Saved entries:
::::::::

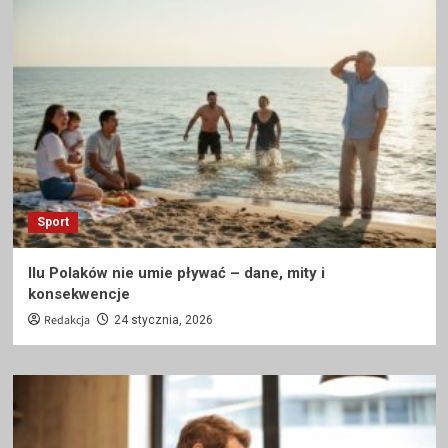
Sport
Ilu Polaków nie umie pływać – dane, mity i
konsekwencje
Redakcja
24 stycznia, 2026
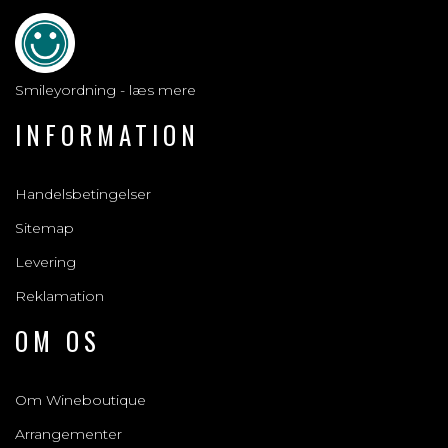
Smileyordning - læs mere
INFORMATION
Handelsbetingelser
Sitemap
Levering
Reklamation
OM OS
Om Wineboutique
Arrangementer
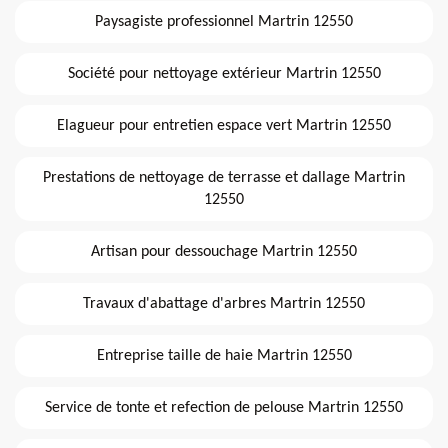
Paysagiste professionnel Martrin 12550
Société pour nettoyage extérieur Martrin 12550
Elagueur pour entretien espace vert Martrin 12550
Prestations de nettoyage de terrasse et dallage Martrin
12550
Artisan pour dessouchage Martrin 12550
Travaux d'abattage d'arbres Martrin 12550
Entreprise taille de haie Martrin 12550
Service de tonte et refection de pelouse Martrin 12550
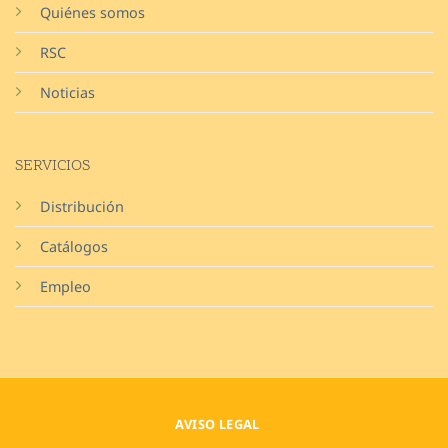
Quiénes somos
RSC
Noticias
SERVICIOS
Distribución
Catálogos
Empleo
AVISO LEGAL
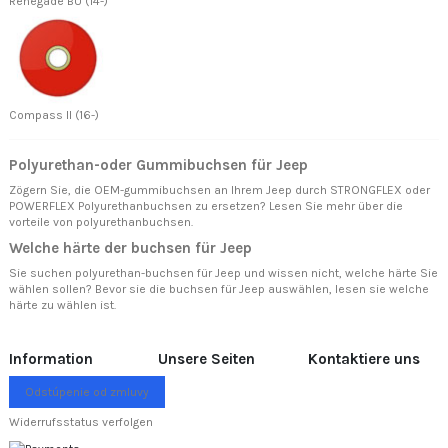
Renegade BU (14-)
Compass II (16-)
Polyurethan-oder Gummibuchsen für Jeep
Zögern Sie, die OEM-gummibuchsen an Ihrem Jeep durch STRONGFLEX oder
POWERFLEX Polyurethanbuchsen zu ersetzen? Lesen Sie mehr über
die
vorteile von polyurethanbuchsen.
Welche härte der buchsen für Jeep
Sie suchen polyurethan-buchsen für Jeep und wissen nicht, welche härte Sie
wählen sollen? Bevor sie die buchsen für Jeep auswählen, lesen sie
welche
härte zu wählen ist.
Information
Unsere Seiten
Kontaktiere uns
Odstúpenie od zmluvy
Widerrufsstatus verfolgen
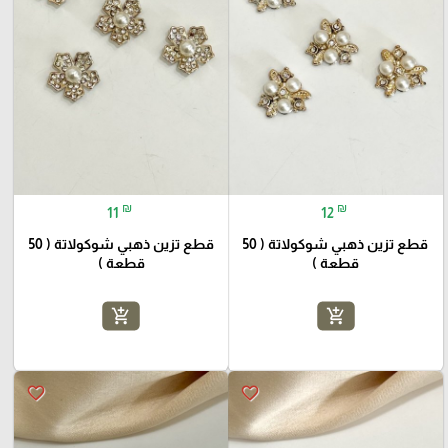
₪
₪
11
12
قطع تزين ذهبي شوكولاتة ( 50
قطع تزين ذهبي شوكولاتة ( 50
قطعة )
قطعة )
add_shopping_cart
add_shopping_cart
favorite_border
favorite_border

::::::::

Work task:
Copy out every line above, word for word, minus images.

Your solution:
Sport
Ilu Polaków nie umie pływać – dane, mity i
konsekwencje
Redakcja
24 stycznia, 2026
Smileyordning - læs mere
INFORMATION
Handelsbetingelser
Sitemap
Levering
Reklamation
OM OS
Om Wineboutique
Arrangementer
Paysagiste professionnel Martrin 12550
Société pour nettoyage extérieur Martrin 12550
Elagueur pour entretien espace vert Martrin 12550
Prestations de nettoyage de terrasse et dallage Martrin
12550
Artisan pour dessouchage Martrin 12550
Travaux d'abattage d'arbres Martrin 12550
Entreprise taille de haie Martrin 12550
Service de tonte et refection de pelouse Martrin 12550
Quiénes somos
RSC
Noticias
SERVICIOS
Distribución
Catálogos
Empleo
AVISO LEGAL
Renegade BU (14-)
Compass II (16-)
Polyurethan-oder Gummibuchsen für Jeep
Zögern Sie, die OEM-gummibuchsen an Ihrem Jeep durch STRONGFLEX oder
POWERFLEX Polyurethanbuchsen zu ersetzen? Lesen Sie mehr über
die
vorteile von polyurethanbuchsen.
Welche härte der buchsen für Jeep
Sie suchen polyurethan-buchsen für Jeep und wissen nicht, welche härte Sie
wählen sollen? Bevor sie die buchsen für Jeep auswählen, lesen sie
welche
härte zu wählen ist.
Information
Unsere Seiten
Kontaktiere uns
Odstúpenie od zmluvy
Widerrufsstatus verfolgen
₪
₪
11
12
قطع تزين ذهبي شوكولاتة ( 50
قطع تزين ذهبي شوكولاتة ( 50
قطعة )
قطعة )
add_shopping_cart
add_shopping_cart
favorite_border
favorite_border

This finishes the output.